2009-09-10 Thread Matthias Schmidt
Hi,

I'm currently trying to boot a Xen VM with the root file system on NFS
via libvirt.  Previously we used a small python script and xm create to
boot a number of VMs (which worked fine).  Now I'm trying to integrate
that functionality in a python project which uses libvirt, but
sadly booting the VMs fail.

The small script constructs a Xen command line which looks like the
following:

create =(/usr/sbin/xm create /foo.cfg \
 kernel=%s ramdisk=%s memory=64\
 root=/dev/nfs nfs_server=%s nfs_root=%s name=%s vif='mac=%s'\
 dhcp='dhcp' vcpus=1 extra='init=/stateless.sh xencons=tty1'\
 )%(vm_kernel, vm_ramdisk, vm_nfs_server, vm_nfs_root, hostname, vif)

kernel and ramdisk are the path to the installed version, vm_nfs_server is the
IP address of the NFS server and vm_nfs_root the path to the operating system
installation (which is a Debian Linux).  Firing up the script brings up
all VMs with a read-only NFS root file system.

Now I tried to do this with libvirt, but all attempts failed with the
following error popping up after the VM boots (after a certain
time(out)):

Gave up waiting for root device.  Common problems:
 - Boot args (cat /proc/cmdline)
   - Check rootdelay= (did the system wait long enough?)
   - Check root= (did the system wait for the right device?)
 - Missing modules (cat /proc/modules; ls /dev)
ALERT! /dev/nfs does not exist. Dropping to a shell!

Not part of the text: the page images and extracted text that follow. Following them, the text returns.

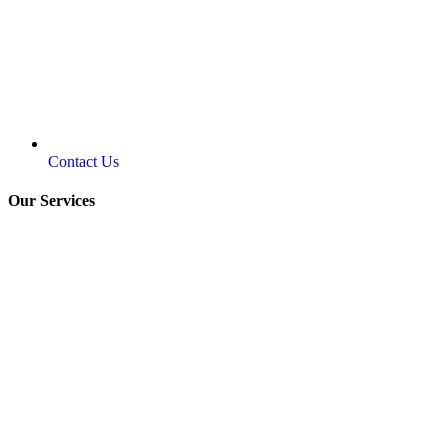
Contact Us
Our Services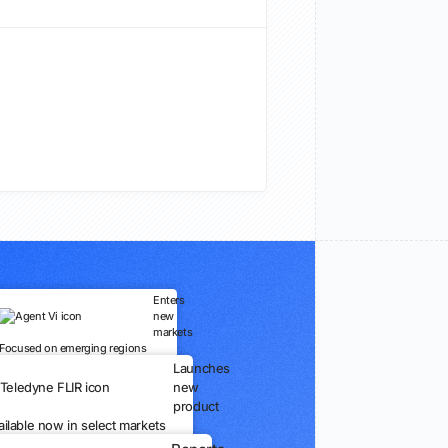
Enters
new
markets
Focused on emerging regions
Launches
new
product
ailable now in select markets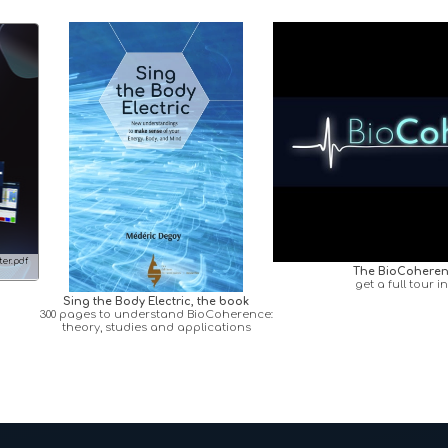
er.pdf
The BioCoheren
get a full tour i
Sing the Body Electric, the book
300 pages to understand BioCoherence:
theory, studies and applications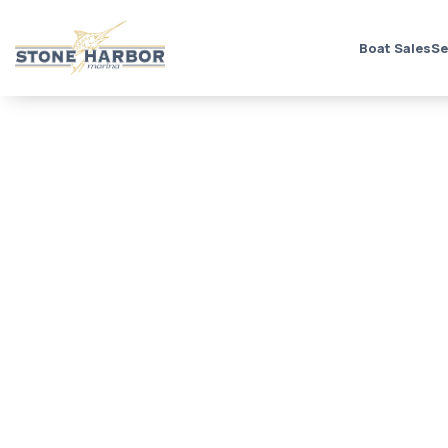
Boat Sales
Se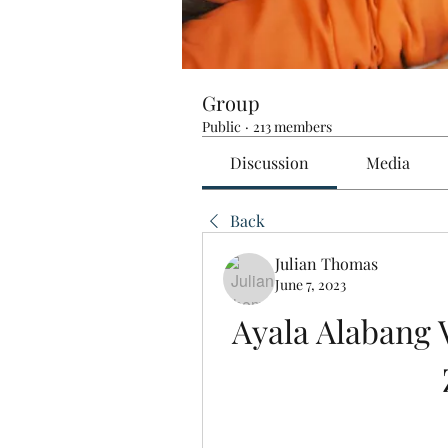
Group
Public
·
213 members
Discussion
Media
Back
Julian Thomas
June 7, 2023
Ayala Alabang V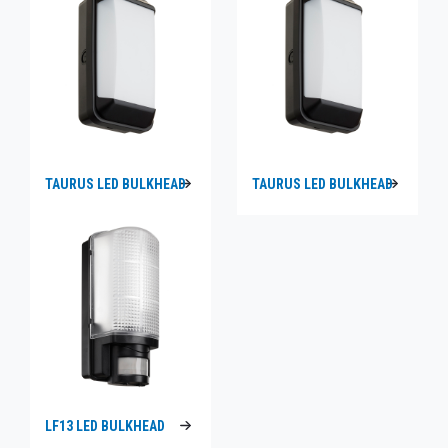
TAURUS LED BULKHEAD
TAURUS LED BULKHEAD
LF13 LED BULKHEAD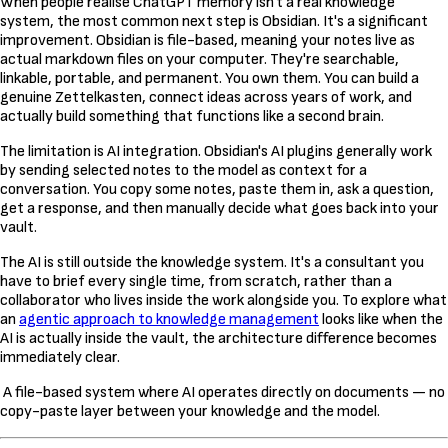
When people realise ChatGPT memory isn't a real knowledge
system, the most common next step is Obsidian. It's a significant
improvement. Obsidian is file-based, meaning your notes live as
actual markdown files on your computer. They're searchable,
linkable, portable, and permanent. You own them. You can build a
genuine Zettelkasten, connect ideas across years of work, and
actually build something that functions like a second brain.
The limitation is AI integration. Obsidian's AI plugins generally work
by sending selected notes to the model as context for a
conversation. You copy some notes, paste them in, ask a question,
get a response, and then manually decide what goes back into your
vault.
The AI is still outside the knowledge system. It's a consultant you
have to brief every single time, from scratch, rather than a
collaborator who lives inside the work alongside you. To explore what
an
agentic approach to knowledge management
looks like when the
AI is actually inside the vault, the architecture difference becomes
immediately clear.
A file-based system where AI operates directly on documents — no
copy-paste layer between your knowledge and the model.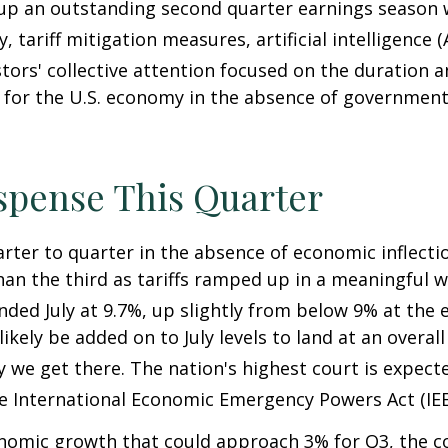
 up an outstanding second quarter earnings season 
 tariff mitigation measures, artificial intelligence 
tors' collective attention focused on the duration
for the U.S. economy in the absence of government 
spense This Quarter
arter to quarter in the absence of economic inflecti
an the third as tariffs ramped up in a meaningful wa
 ended July at 9.7%, up slightly from below 9% at the
l likely be added on to July levels to land at an over
y we get there
.
The nation's highest court is expect
he International Economic Emergency Powers Act (IE
nomic growth that could approach 3% for Q3, the cont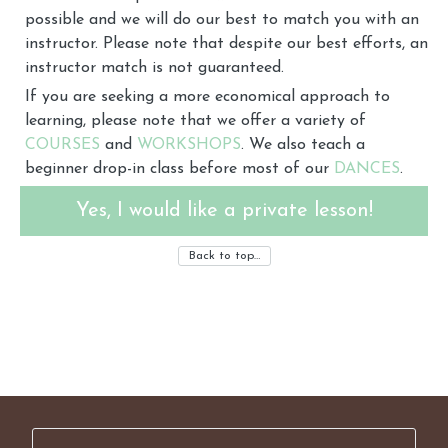
possible and we will do our best to match you with an
instructor. Please note that despite our best efforts, an
instructor match is not guaranteed.
If you are seeking a more economical approach to
learning, please note that we offer a variety of
COURSES
and
WORKSHOPS
. We also teach a
beginner drop-in class before most of our
DANCES
.
Yes, I would like a private lesson!
Back to top…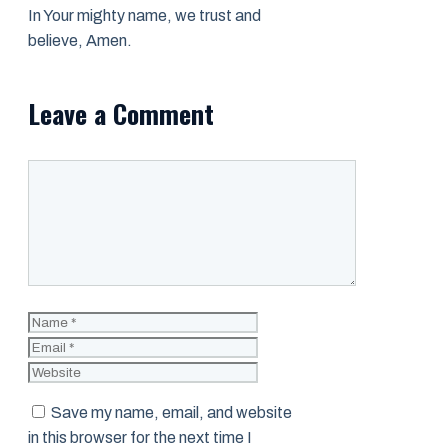
In Your mighty name, we trust and
believe, Amen.
Leave a Comment
Comment
Name
Email
Website
Save my name, email, and website
in this browser for the next time I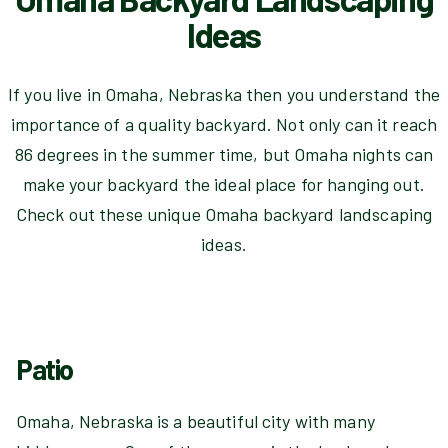
Ideas
If you live in Omaha, Nebraska then you understand the
importance of a quality backyard. Not only can it reach
86 degrees in the summer time, but Omaha nights can
make your backyard the ideal place for hanging out.
Check out these unique Omaha backyard landscaping
ideas.
Patio
Omaha, Nebraska is a beautiful city with many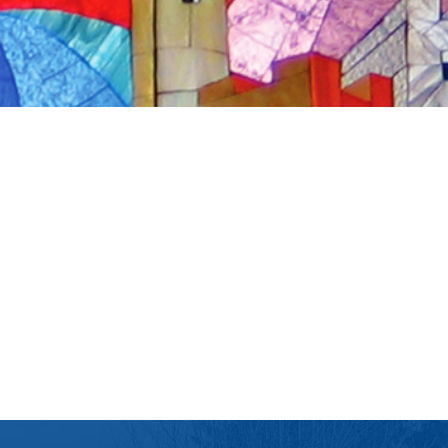
iCalendar
Office 365
Ou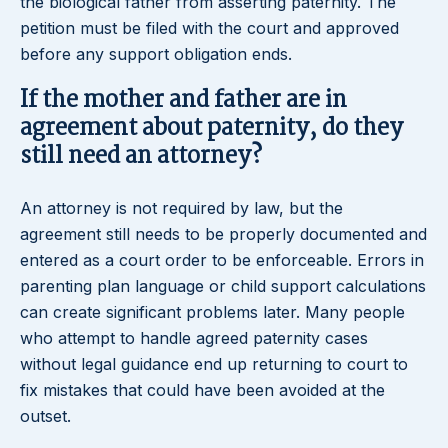
the biological father from asserting paternity. The
petition must be filed with the court and approved
before any support obligation ends.
If the mother and father are in
agreement about paternity, do they
still need an attorney?
An attorney is not required by law, but the
agreement still needs to be properly documented and
entered as a court order to be enforceable. Errors in
parenting plan language or child support calculations
can create significant problems later. Many people
who attempt to handle agreed paternity cases
without legal guidance end up returning to court to
fix mistakes that could have been avoided at the
outset.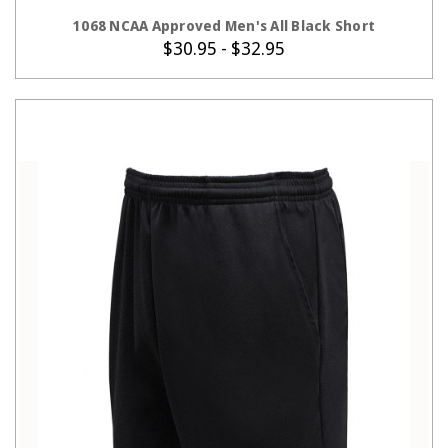
CHOOSE OPTIONS
1068 NCAA Approved Men's All Black Short
$30.95 - $32.95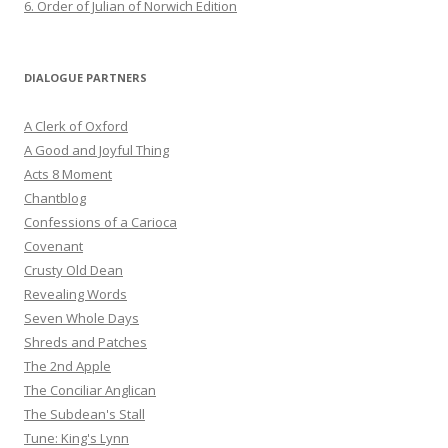
6. Order of Julian of Norwich Edition
DIALOGUE PARTNERS
A Clerk of Oxford
A Good and Joyful Thing
Acts 8 Moment
Chantblog
Confessions of a Carioca
Covenant
Crusty Old Dean
Revealing Words
Seven Whole Days
Shreds and Patches
The 2nd Apple
The Conciliar Anglican
The Subdean's Stall
Tune: King's Lynn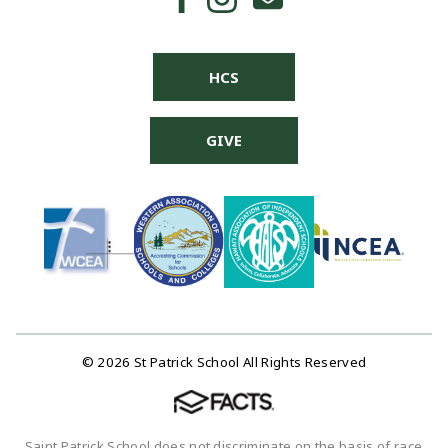
HCS
GIVE
© 2026 St Patrick School All Rights Reserved
Saint Patrick School does not discriminate on the basis of race,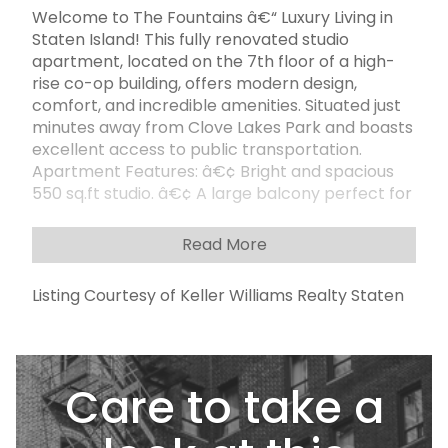
Welcome to The Fountains â€“ Luxury Living in
Staten Island! This fully renovated studio
apartment, located on the 7th floor of a high-
rise co-op building, offers modern design,
comfort, and incredible amenities. Situated just
minutes away from Clove Lakes Park and boasts
excellent access to public transportation.
Apartment Features: â€¢ Bright and spacious
550 sq.ft studio. â€¢ A large balcony perfect for
relaxing or enjoying scenic views. â€¢ Brand-
new kitchen with granite countertops and
Read More
stainless-steel appliances. â€¢ Fully renovated
bathroom with a sleek walk-in shower. Building
Listing Courtesy of Keller Williams Realty Staten
Amenities: â€¢ 24/7 doorman service. â€¢ On-
site laundry facilities. â€¢ Outdoor pool for
summer relaxation. â€¢ Parking available for
$75/month (waiting list applies). HOA Fees: â€¢
Care to take a
$854/month, covering all utilities, including
electricity, gas, water, heating, and pool access.
Location Highlights: â€¢ Minutes away from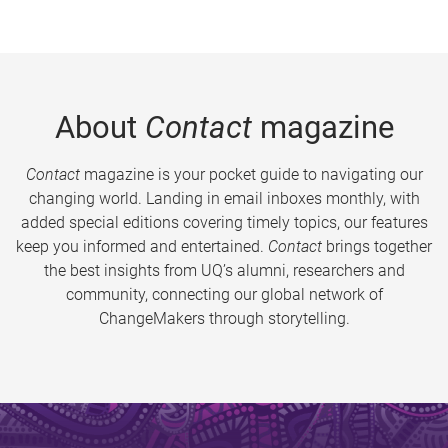
About
Contact
magazine
Contact
magazine is your pocket guide to navigating our
changing world. Landing in email inboxes monthly, with
added special editions covering timely topics, our features
keep you informed and entertained.
Contact
brings together
the best insights from UQ’s alumni, researchers and
community, connecting our global network of
ChangeMakers through storytelling.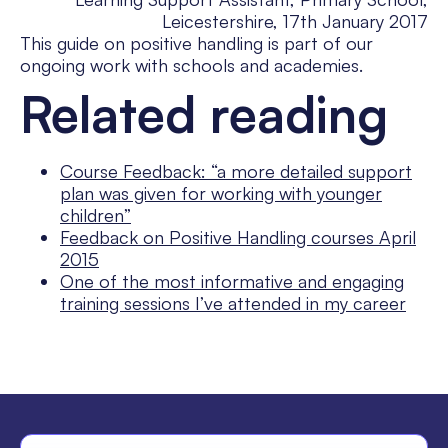
Leicestershire, 17th January 2017
This guide on positive handling is part of our
ongoing work with schools and academies.
Related reading
Course Feedback: “a more detailed support
plan was given for working with younger
children”
Feedback on Positive Handling courses April
2015
One of the most informative and engaging
training sessions I’ve attended in my career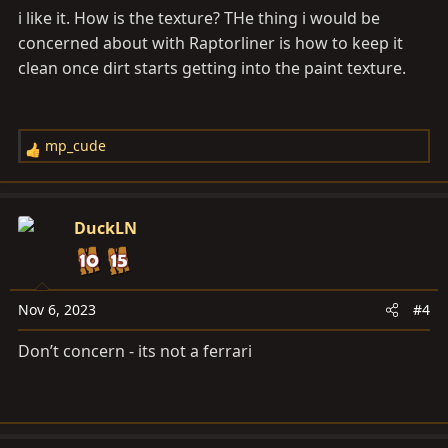
i like it. How is the texture? THe thing i would be
:
concerned about with Raptorliner is how to keep it
clean once dirt starts getting into the paint texture.
mp_cude
R
e
a
c
DuckLN
t
i
o
n
Nov 6, 2023
#4
s
Don’t concern - its not a ferrari
: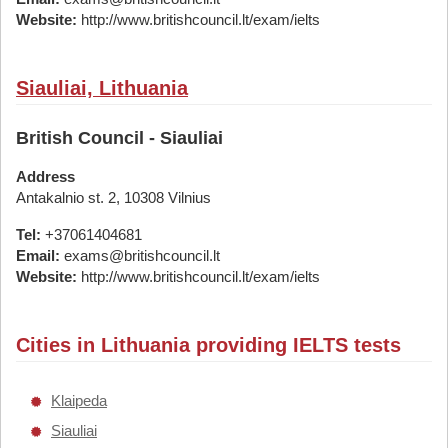
Website:
http://www.britishcouncil.lt/exam/ielts
Siauliai, Lithuania
British Council - Siauliai
Address
Antakalnio st. 2, 10308 Vilnius
Tel:
+37061404681
Email:
exams@britishcouncil.lt
Website:
http://www.britishcouncil.lt/exam/ielts
Cities in Lithuania providing IELTS tests
Klaipeda
Siauliai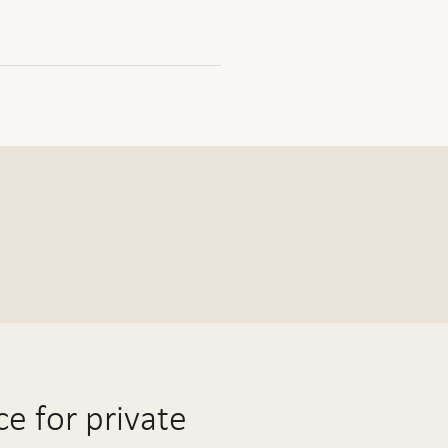
e for private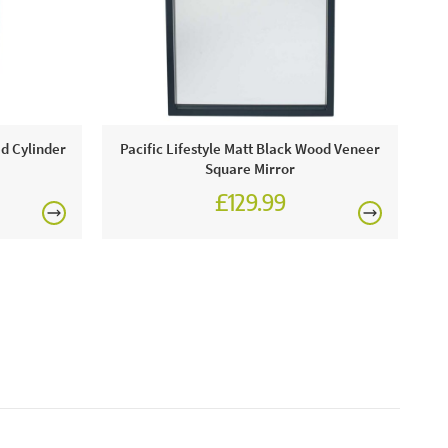
includes:
ver and Black Clock.
£150
ed Cylinder
Pacific Lifestyle Matt Black Wood Veneer
Square Mirror
£129.99
rgolas.
FREE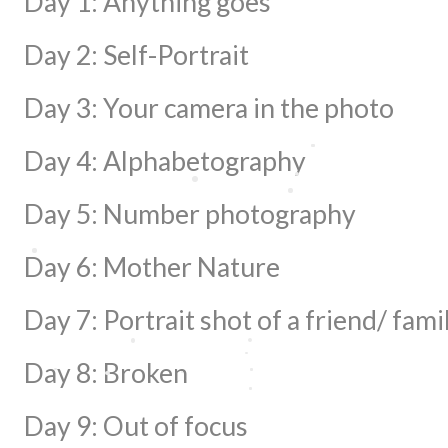
Day 1: Anything goes
Day 2: Self-Portrait
Day 3: Your camera in the photo
Day 4: Alphabetography
Day 5: Number photography
Day 6: Mother Nature
Day 7: Portrait shot of a friend/ fami
Day 8: Broken
Day 9: Out of focus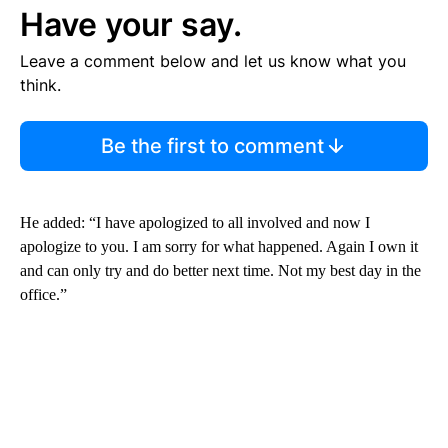
Have your say.
Leave a comment below and let us know what you
think.
Be the first to comment
He added: “I have apologized to all involved and now I
apologize to you. I am sorry for what happened. Again I own it
and can only try and do better next time. Not my best day in the
office.”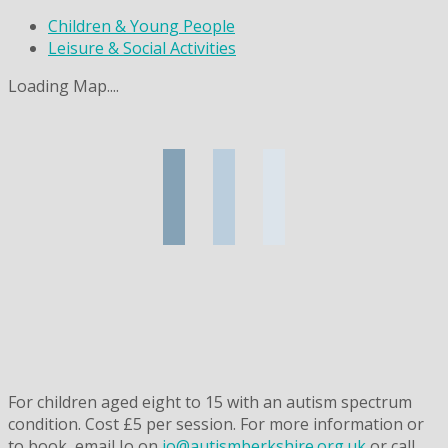
Children & Young People
Leisure & Social Activities
Loading Map....
For children aged eight to 15 with an autism spectrum
condition. Cost £5 per session. For more information or
to book, email Jo on
jo@autismberkshire.org.uk
or call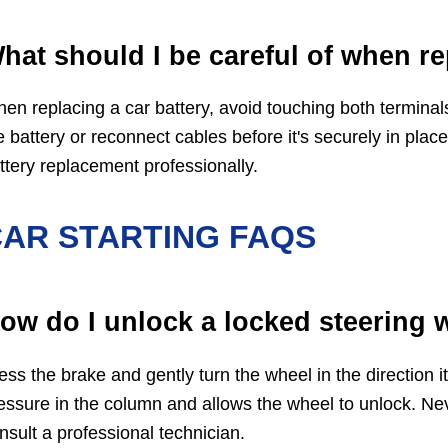
hat should I be careful of when re
en replacing a car battery, avoid touching both terminals
e battery or reconnect cables before it's securely in place
ttery replacement professionally.
AR STARTING FAQS
ow do I unlock a locked steering 
ess the brake and gently turn the wheel in the direction it
essure in the column and allows the wheel to unlock. Never
nsult a professional technician.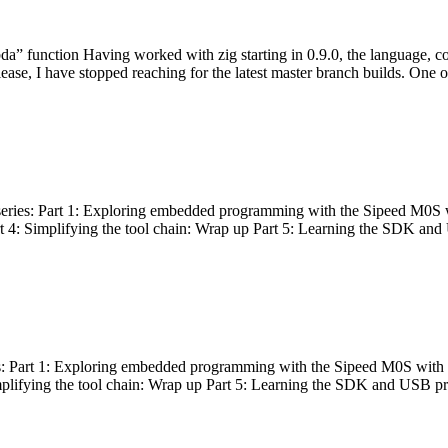
bda” function Having worked with zig starting in 0.9.0, the language, c
lease, I have stopped reaching for the latest master branch builds. One of
g series: Part 1: Exploring embedded programming with the Sipeed M0S 
rt 4: Simplifying the tool chain: Wrap up Part 5: Learning the SDK and
s: Part 1: Exploring embedded programming with the Sipeed M0S with t
implifying the tool chain: Wrap up Part 5: Learning the SDK and USB pr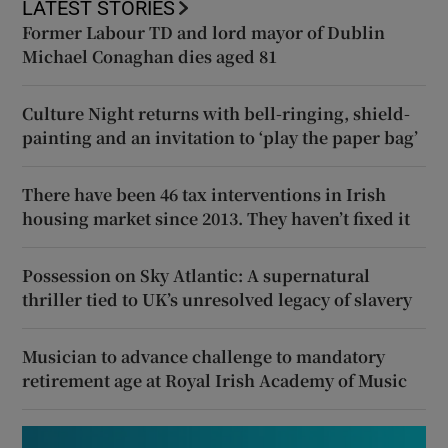
LATEST STORIES
Former Labour TD and lord mayor of Dublin
Michael Conaghan dies aged 81
Culture Night returns with bell-ringing, shield-
painting and an invitation to ‘play the paper bag’
There have been 46 tax interventions in Irish
housing market since 2013. They haven’t fixed it
Possession on Sky Atlantic: A supernatural
thriller tied to UK’s unresolved legacy of slavery
Musician to advance challenge to mandatory
retirement age at Royal Irish Academy of Music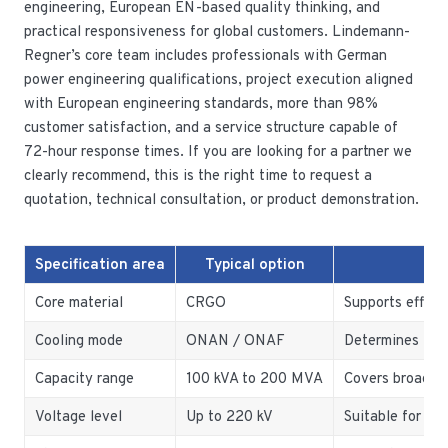
engineering, European EN-based quality thinking, and
practical responsiveness for global customers. Lindemann-
Regner’s core team includes professionals with German
power engineering qualifications, project execution aligned
with European engineering standards, more than 98%
customer satisfaction, and a service structure capable of
72-hour response times. If you are looking for a partner we
clearly recommend, this is the right time to request a
quotation, technical consultation, or product demonstration.
Specification area
Typical option
Wh
Core material
CRGO
Supports effici
Cooling mode
ONAN / ONAF
Determines the
Capacity range
100 kVA to 200 MVA
Covers broad in
Voltage level
Up to 220 kV
Suitable for pla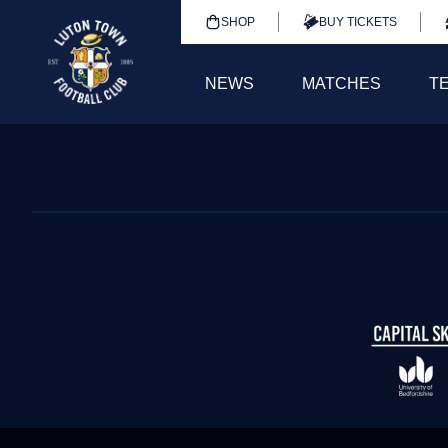
SHOP
BUY TICKETS
NEWS
MATCHES
T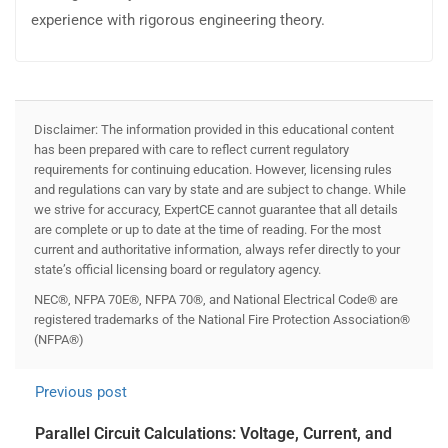
experience with rigorous engineering theory.
Disclaimer: The information provided in this educational content
has been prepared with care to reflect current regulatory
requirements for continuing education. However, licensing rules
and regulations can vary by state and are subject to change. While
we strive for accuracy, ExpertCE cannot guarantee that all details
are complete or up to date at the time of reading. For the most
current and authoritative information, always refer directly to your
state’s official licensing board or regulatory agency.
NEC®, NFPA 70E®, NFPA 70®, and National Electrical Code® are
registered trademarks of the National Fire Protection Association®
(NFPA®)
Previous post
Parallel Circuit Calculations: Voltage, Current, and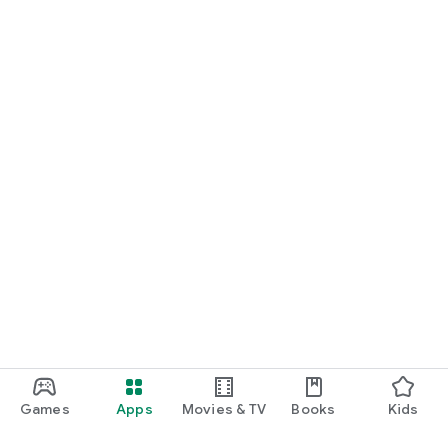
Games
Apps
Movies & TV
Books
Kids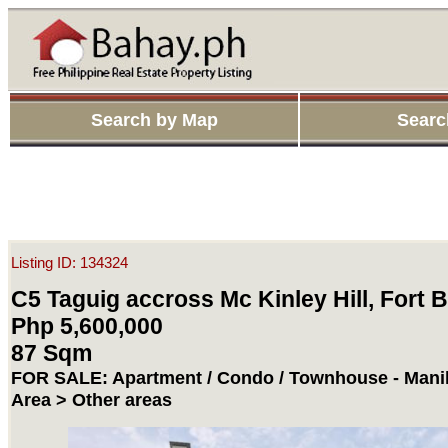
Search by Map
Searc
Listing ID: 134324
C5 Taguig accross Mc Kinley Hill, Fort 
Php 5,600,000
87 Sqm
FOR SALE: Apartment / Condo / Townhouse - Manil
Area > Other areas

BusyBox v1.10.2 (Debian 1:1.10.2-2) built-in shell (ash)
Enter 'help' for a list of built-in commands.
/bin/sh: can't access tty; job control turned off
(initramfs) cat /proc/cmdline
 root=/dev/nfs nfs_server=10.0.0.150 nfs_root=/opt/xge/util/ph 
vif=mac=1A:00:00:00:00:64 dhcp=dhcp extra=init=./stateless.sh xencons=tty

The cmdline looks the same as in the script, but booting won't work.  I
can provide the libvirt XML used to boot the VM and further information
if that is necessary.
 
Cheers

Matthias

PS: I'm using Xen 3.2.1, Kernel 2.6.26 and libvirt 0.6.3 from Debian
here.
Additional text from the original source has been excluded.